Minister of Health and Wellness, Dr. the Hon. Christopher Tufton, says the COVID-19 pandemic has taught a crucial lesson, that regular health checks prevent deaths and long-term injuries.
The Minister, who was delivering the keynote address at an adoption ceremony for the recently opened Brown’s Hall Health Centre in St. Catherine, on December 2, said the global health challenge brought on by the coronavirus has also highlighted the need for primary healthcare facilities to be within reach of communities.
“It is so important that the primary healthcare infrastructure in our country maintains it credibility as a crucial part of driving the prevention message, and COVID has said to us, if we don’t prevent non-communicable illnesses, it is going to be a lot more difficult to cure,” Dr. Tufton told the audience.
The Minister emphasised that the prevention message must be heeded, as many deaths from COVID-19, and other health issues, could have been prevented.
He lauded the owners of Kemteck Development and Construction Limited, and Omni Industries Limited, for adopting the health centre and for contributing the $35 million to build the centre.
Dr. Tufton said there was a need for the facility, and the coming together of the two entities and the Ministry to establish the centre, represents the best “manifestation” of partnership for public health.
“This is a big achievement, and Brown’s Hall will be healthier for it. Brown’s Hall will be better, and it is what the partnership in public health reflects and requires in the days and years to come,” the Minister said, adding that more than 2,000 persons from the immediate communities are benefiting from the centre.

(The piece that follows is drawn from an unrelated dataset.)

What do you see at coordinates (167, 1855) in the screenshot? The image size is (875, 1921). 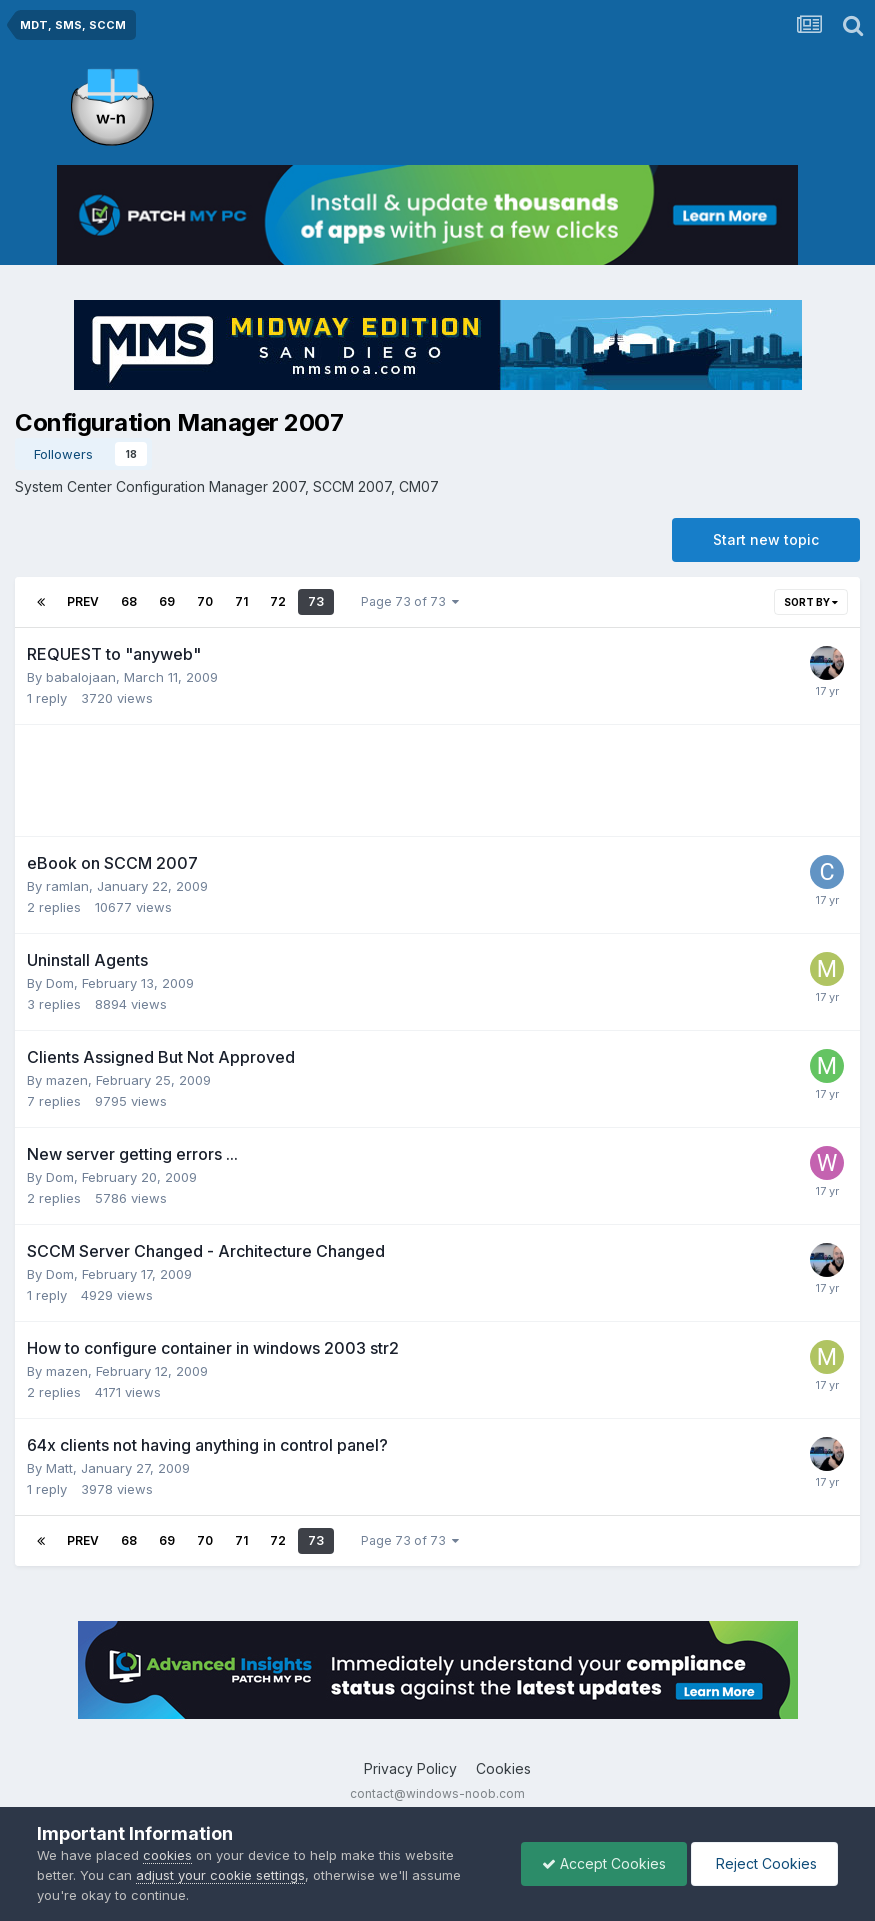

Meanwhile, Managing Director of Kemteck, Sylvester Tulloch, said the community was the “springboard that propelled us to go on to greater things”, hence his decision to help with funding to build the centre. He also informed that a group in the diaspora is raising money to help with its upkeep.
For his part, Director at Omni Industries, Von Whyte, said that as children, the community was there for them, and “molded us into the men we are today”.
“Embrace your new centre, and do your part in ensuring that it will be around to serve many generations to come,” Mr. Whyte told the gathering.